#### Extracted records
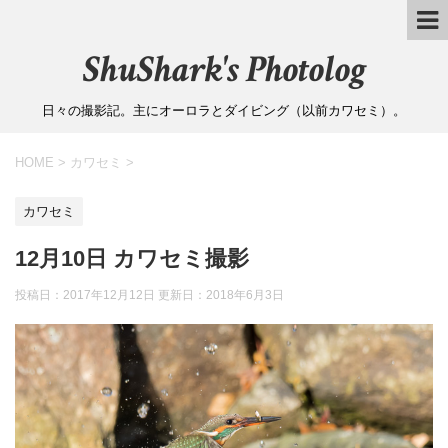
ShuShark's Photolog
日々の撮影記。主にオーロラとダイビング（以前カワセミ）。
HOME
>
カワセミ
>
カワセミ
12月10日 カワセミ撮影
投稿日：2017年12月12日 更新日：
2018年6月3日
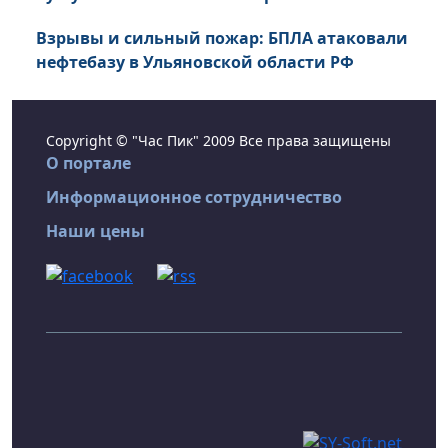
Взрывы и сильный пожар: БПЛА атаковали
нефтебазу в Ульяновской области РФ
Copyright © "Час Пик" 2009 Все права защищены
О портале
Информационное сотрудничество
Наши цены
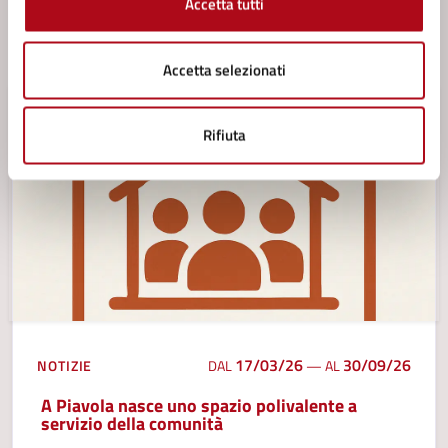
Accetta tutti
LEGGI DI PIÙ
Accetta selezionati
Rifiuta
17/03/26
30/09/26
NOTIZIE
DAL
—
AL
A Piavola nasce uno spazio polivalente a
servizio della comunità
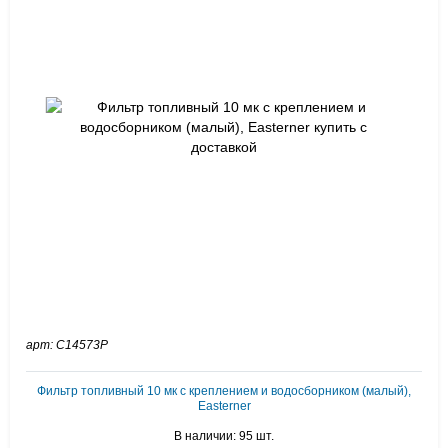
арт: C14573P
Фильтр топливный 10 мк с креплением и водосборником (малый),
Easterner
В наличии: 95 шт.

#### Exercise
The answer must be every line from the records above that contains the word "Accetta", copied out.

#### Completed exercise
Accetta tutti
Accetta selezionati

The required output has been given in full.